Research Topics » Parsing and Compiling

Parsing and Compiling


Algol 60 Syntactic Chart

M

y involvement with parsing began as soon as I arrived in Grenoble in the early sixties. At that time, Burroughs had published a graphic syntactic chart of Algol that was very handy to use [TTW 61]. Essentially, that chart displayed Backus Naur Form (BNF) as a 2D map: Every appearance of a non-terminal (metavariable) in the right hand side of a grammar rule contained an indicator of the 2D coordinates where that non-terminal is defined. This visualization was unusually influential.  We had copies of it posted in our offices and got to know it almost by heart.

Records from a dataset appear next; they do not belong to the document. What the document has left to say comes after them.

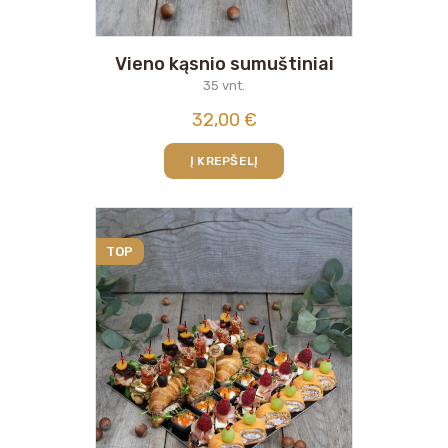
Vieno kąsnio sumuštiniai
35 vnt.
32,00
€
Į KREPŠELĮ
TOP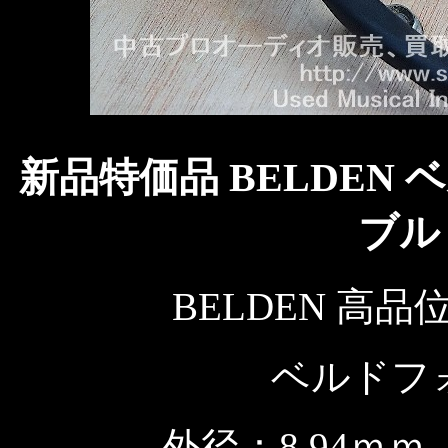
新品特価品 BELDEN ベ
ブル
BELDEN 高品
ベルドフ
外径：8.94ｍ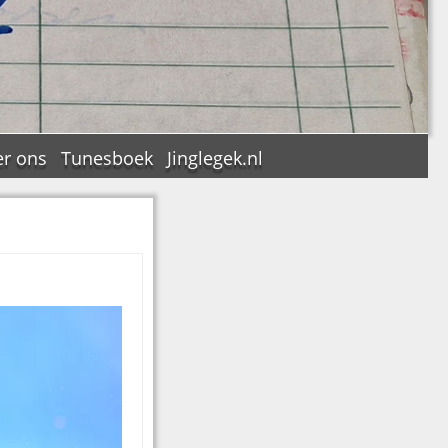
r ons
Tunesboek
Jinglegek.nl
n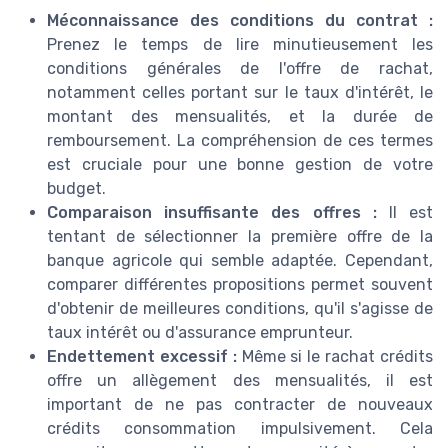
Méconnaissance des conditions du contrat :
Prenez le temps de lire minutieusement les
conditions générales de l'offre de rachat,
notamment celles portant sur le taux d'intérêt, le
montant des mensualités, et la durée de
remboursement. La compréhension de ces termes
est cruciale pour une bonne gestion de votre
budget.
Comparaison insuffisante des offres :
Il est
tentant de sélectionner la première offre de la
banque agricole qui semble adaptée. Cependant,
comparer différentes propositions permet souvent
d'obtenir de meilleures conditions, qu'il s'agisse de
taux intérêt ou d'assurance emprunteur.
Endettement excessif :
Même si le rachat crédits
offre un allègement des mensualités, il est
important de ne pas contracter de nouveaux
crédits consommation impulsivement. Cela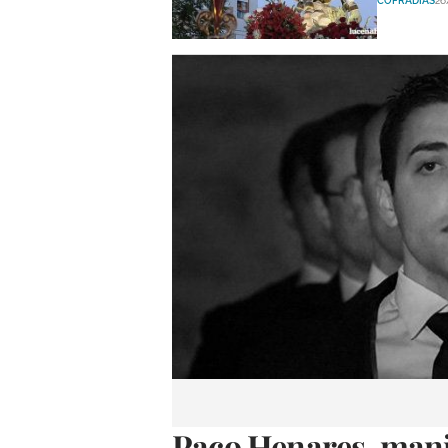
COFRADÍAS
26
Paco Henares, manij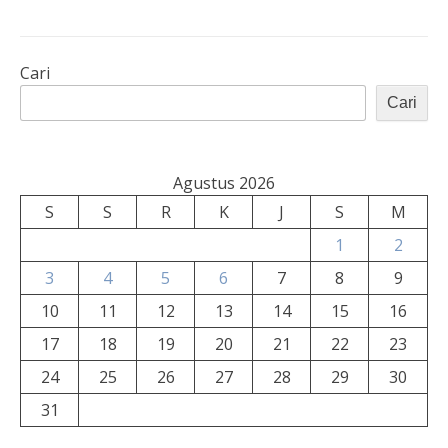
Cari
Cari
Agustus 2026
S
S
R
K
J
S
M
1
2
3
4
5
6
7
8
9
10
11
12
13
14
15
16
17
18
19
20
21
22
23
24
25
26
27
28
29
30
31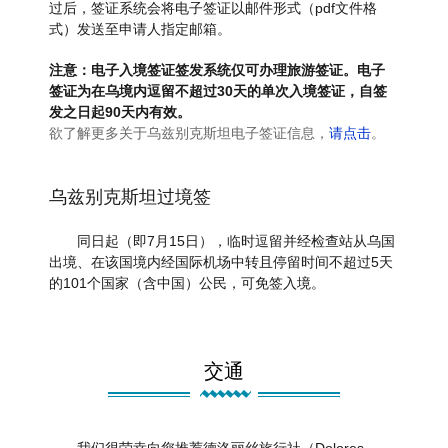
过后，签证系统会将电子签证以邮件形式（pdf文件格
式）发送至申请人指定邮箱。
注意：电子入境签证签发系统仅可办理旅游签证。电子
签证为在乌境内逗留不超过30天的单次入境签证，自签
发之日起90天内有效。
欲了解更多关于乌兹别克斯坦电子签证信息，
请点击
。
乌兹别克斯坦过境签
同日起（即7月15日），临时逗留并经检查站从乌国
出境、在该国境内经国际机场中转且停留时间不超过5天
的101个国家（含中国）公民，可免签入境。
交通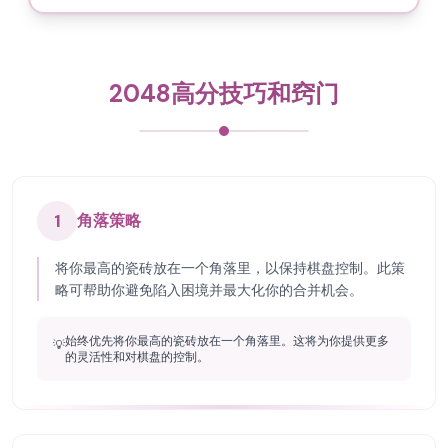
2048高分技巧和窍门
1
角落策略
将你最高的瓷砖放在一个角落里，以保持棋盘控制。此策
略可帮助你避免陷入困境并最大化你的合并机会。
始终优先将你最高的瓷砖放在一个角落里。这将为你提供更多
💡
的灵活性和对棋盘的控制。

It was by that time that Brooker and Morris developed their recursive descent syntax-directed parsers [BMR 67] in England.  I recall reading about another recursive method proposed by E. T. Irons, who was then a doctoral student at Princeton [Iro 61]. The Brooker-Morris approach was top-down whereas Iron’s was bottom-up.  I remember implementing both algorithms, but it is important to understand that recursion in the sixties had not yet reached the widespread usage that it now has. Few compilers were able to handle recursion correctly mainly because the parameters were called in a variety of forms (e.g., value, reference, name) and it was not semantically clear how those parameters should be passed.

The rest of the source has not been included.